Birds migrate due to two reasons: food and nesting. 

After the breeding season, birds usually spend winter in other areas where they know there’s more food. But once winter is over, they go back to their breeding grounds, where it’s more suitable for them to build nests. 

What are the different types of migration? 

There are four different types of migratory birds: 

  • Permanent or resident birds: These birds don’t migrate as there is an adequate food supply in their area. 
  • Short-distance migratory birds: These birds travel short distances away from their breeding areas. Mostly, they just change elevations or move to a different state. 
  • Medium-distance migratory birds: These birds travel further, passing several states to their wintering grounds. 
  • Long-distance migratory birds: These birds travel the longest, sometimes reaching months before they get to their wintering grounds. A good example is when a bird travels from the US to their wintering grounds in South America. 

What do birds eat during migration? 

Many birds fatten up before migration, so they have enough energy on their journey. They need to eat foods high in protein and low in fat. Planting some high-protein seed-bearing trees and shrubs would help migratory birds on their way. You can also hang feeders with suet as this is an excellent source of energy for migratory birds. 

How do birds survive long migrations?

Migratory birds, especially long-distance migratory birds, have developed unique adaptations to survive their journeys. A great example of this is the Geese which practice V-shape formations in the sky – a formation that requires excellent teamwork so all of them can survive. 

How do birds navigate and not get lost? 

While humans would require a map and a compass to navigate, birds rely on their senses. Researchers have found four ways they can do this: 

  1. Some birds have a compound called magnetite above their nostrils which serves as a GPS unit for birds. This helps them use the Earth’s magnetic field to tell them where they are. 
  2. Some birds are also found to have specialized cells in their eyes so they can see magnetic fields. 
  3. Some birds rely on their eyesight and use landscapes to remember where their home is. 
  4. Some birds look at the sun and star’s position to stay in the right direction.  

How does migration affect bird populations?

While it’s impressive to know how far birds can reach during migrations, it still poses a risk to their populations. Many birds die on the way due to weather conditions, flashes, building collisions, and many more. 

However, it’s still a risk they’re willing to take if that means they could eat more food and would enjoy warmer weather. It’s also found that the number of birds they hatch during the breeding season tends to compensate for the numbers they’ve lost. 

When can you see long-distance flyers? 

Long-distance flyers are hard to see compared to other birds. This is because they usually just stop by for a little while and then start flying off again. 

If it’s the migrating season, you would want to fill up your backyards with high-energy foods. This will help attract migrating birds, and if your consistent, they might make your backyard one of their stopover areas during their flight. 

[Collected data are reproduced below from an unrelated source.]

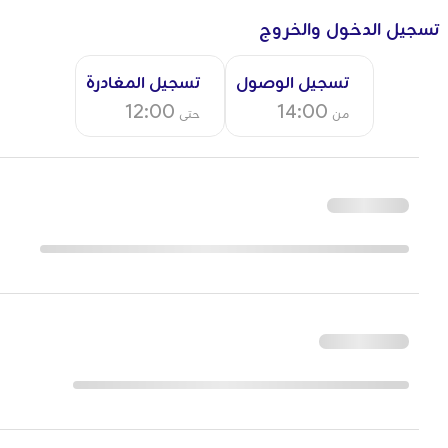
تسجيل الدخول والخروج
تسجيل الوصول
تسجيل المغادرة
12:00
14:00
من
حتى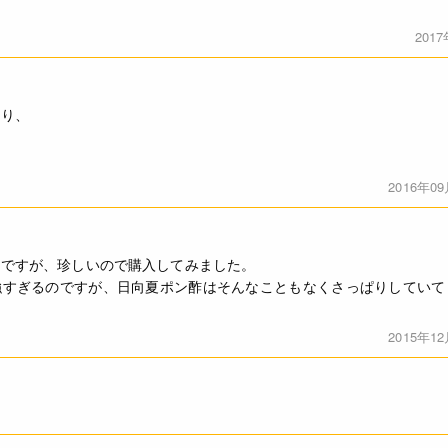
201
たり、
2016年0
のですが、珍しいので購入してみました。
強すぎるのですが、日向夏ポン酢はそんなこともなくさっぱりしていて
2015年1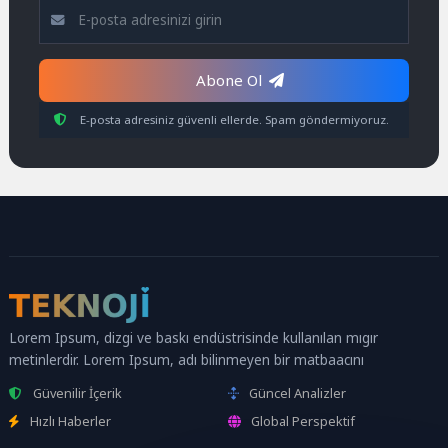
Abone Ol
E-posta adresiniz güvenli ellerde. Spam göndermiyoruz.
Lorem Ipsum, dizgi ve baskı endüstrisinde kullanılan mıgır
metinlerdir. Lorem Ipsum, adı bilinmeyen bir matbaacını
Güvenilir İçerik
Güncel Analizler
Hızlı Haberler
Global Perspektif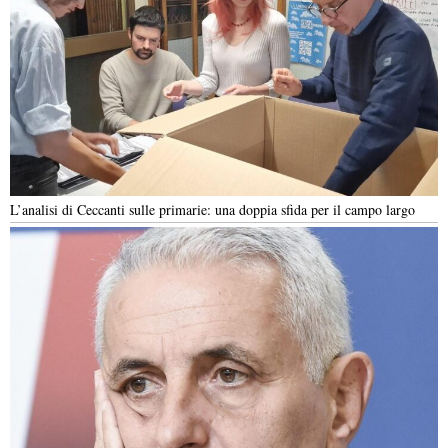
L’analisi di Ceccanti sulle primarie: una doppia sfida per il campo largo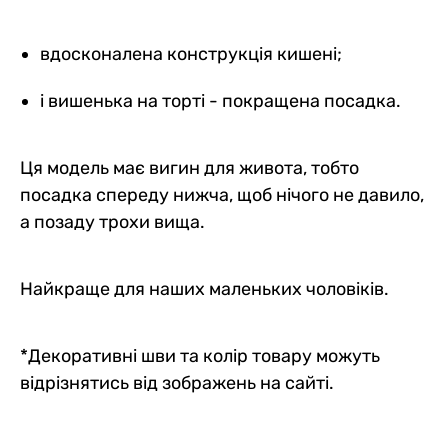
вдосконалена конструкція кишені;
і вишенька на торті - покращена посадка.
Ця модель має вигин для живота, тобто
посадка спереду нижча, щоб нічого не давило,
а позаду трохи вища.
Найкраще для наших маленьких чоловіків.
*Декоративні шви та колір товару можуть
відрізнятись від зображень на сайті.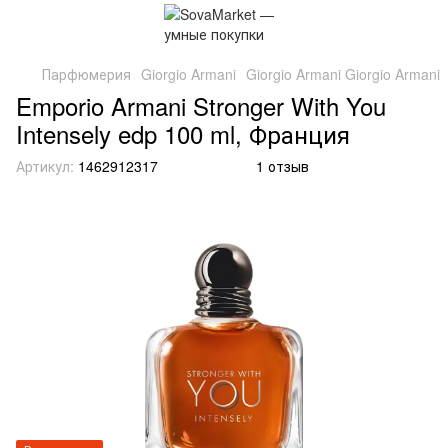
Парфюмерия
Giorgio Armani
Giorgio Armani Giorgio Armani
Emporio Armani Stronger With You
Intensely edp 100 ml, Франция
Артикул:
1462912317
1 отзыв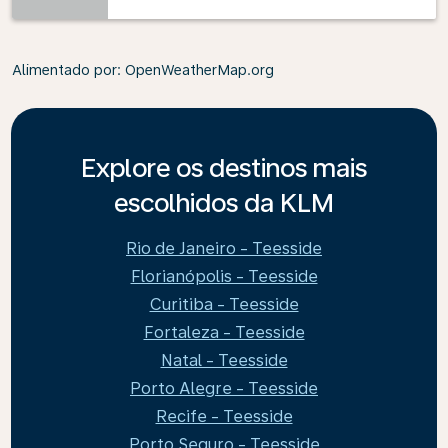
Alimentado por
: OpenWeatherMap.org
Explore os destinos mais
escolhidos da KLM
Rio de Janeiro - Teesside
Florianópolis - Teesside
Curitiba - Teesside
Fortaleza - Teesside
Natal - Teesside
Porto Alegre - Teesside
Recife - Teesside
Porto Seguro - Teesside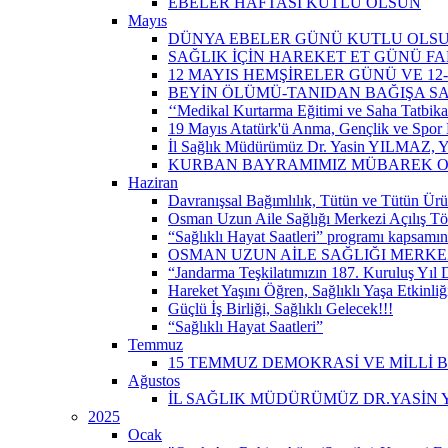
EBELER HAFTASI KUTLU OLSUN
Mayıs
DÜNYA EBELER GÜNÜ KUTLU OLS
SAĞLIK İÇİN HAREKET ET GÜNÜ 
12 MAYIS HEMŞİRELER GÜNÜ VE 12
BEYİN ÖLÜMÜ-TANIDAN BAĞIŞA S
‘‘Medikal Kurtarma Eğitimi ve Saha Tatbikatı’
19 Mayıs Atatürk'ü Anma, Gençlik ve Spor 
İl Sağlık Müdürümüz Dr. Yasin YILMAZ, Y
KURBAN BAYRAMIMIZ MÜBAREK 
Haziran
Davranışsal Bağımlılık, Tütün ve Tütün Ürü
Osman Uzun Aile Sağlığı Merkezi Açılış Tö
“Sağlıklı Hayat Saatleri” programı kapsamın
OSMAN UZUN AİLE SAĞLIĞI MERKEZ
“Jandarma Teşkilatımızın 187. Kuruluş Yıl
Hareket Yaşını Öğren, Sağlıklı Yaşa Etkinliğ
Güçlü İş Birliği, Sağlıklı Gelecek!!!
“Sağlıklı Hayat Saatleri”
Temmuz
15 TEMMUZ DEMOKRASİ VE MİLLİ 
Ağustos
İL SAĞLIK MÜDÜRÜMÜZ DR.YASİN Y
2025
Ocak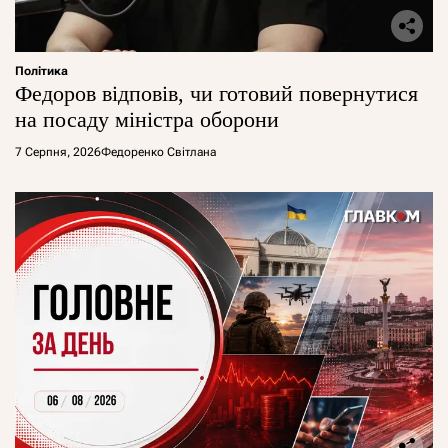
Політика
Федоров відповів, чи готовий повернутися
на посаду міністра оборони
7 Серпня, 2026
Федоренко Світлана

Final Thoughts on Bird Species That Migrate Long Distances

Birds are amazing little creatures, and they’d absolutely do anything to survive, even if that includes traveling great distances in search of food and a suitable home. The birds on the list above are great examples of this. 

However, not all these birds became long-distance migrants immediately. Each of them did so because it’s needed. 

As the years pass, the environment changes, too. Birds’ habitats are affected, weather changes became harsher, and the birds need to adapt. And traveling is one of the best ways they see as a solution to their problem. 

There’s no doubt how migration can impact the birds’ population, causing a steep decline in some bird species like the Red Knots and Blackpoll Warblers. That’s why it’s probably best if we all try to reduce the effects of climate changes and preserve their habitats, so they have shelter every time they migrate.